Mountain Association, a community development financial institution, does a lot in the area. It lends money and offers business development and jobs training services. It has an energy division that helps people go solar or save money on bills. They also engage in “research, communications and advocacy for policy and narrative change to demonstrate what’s possible in Eastern Kentucky.”

This rate case was a big deal for the area and for Buckhorn, and it was a chance to start changing the solar narrative.
“We applied to jointly intervene in the rate case, but we were also trying to get this install completed before the public service commission ruled on this case,” says Josh Bills, commercial energy specialist at Mountain Association. “We knew as soon as it did, Buckhorn would not be grandfathered. In the rate case, this was an example of what distributed solar can mean for those customer generators that are nonprofits with missions, and what it means for operations savings and having compounding effects.”

“I was at the ribbon cutting,” Scally says, “and it struck me — someone on the board of Buckhorn said, ‘I never thought of solar working out here. Now I might look into it for my home.’”

Grid-ties that bind

HOMES is an example of those compounding effects. To build out its solar installation services, HOMES brought on Clayton Johnson (or Fuzz), who worked through Mountain Association’s internship program that transitions individuals out of coal mining. Workforce development was a piece of this Buckhorn project because it was Fuzz’s first chance at a ground-mount installation.

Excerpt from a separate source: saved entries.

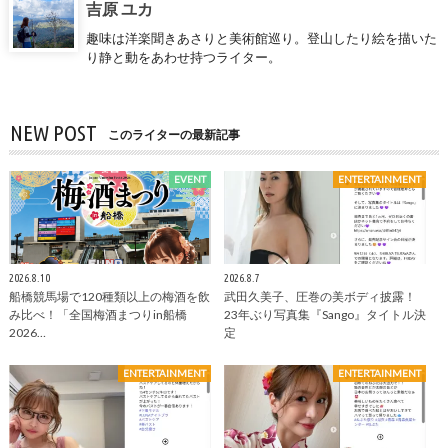
吉原 ユカ
趣味は洋楽聞きあさりと美術館巡り。登山したり絵を描いた
り静と動をあわせ持つライター。
NEW POST
このライターの最新記事
EVENT
ENTERTAINMENT
2026.8.10
2026.8.7
船橋競馬場で120種類以上の梅酒を飲
武田久美子、圧巻の美ボディ披露！
み比べ！「全国梅酒まつりin船橋
23年ぶり写真集『Sango』タイトル決
2026…
定
ENTERTAINMENT
ENTERTAINMENT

“There are not many jobs available in our area, and raising a young family here is increasingly challenging,” Long says. “Having these opportunities keeps people gainfully employed and allows them to keep living where they grew up.”
At the time of our chat, Long sounded optimistic about the solar market in the area and its opportunity to provide a fresh start for many in Eastern Kentucky.

“When a trusted business leader like Mountain Association can pull out spreadsheets and show actual numbers, not projections, I think that’s sold quite a few solar systems for us in itself,” he says. “Fuzz has been busy.”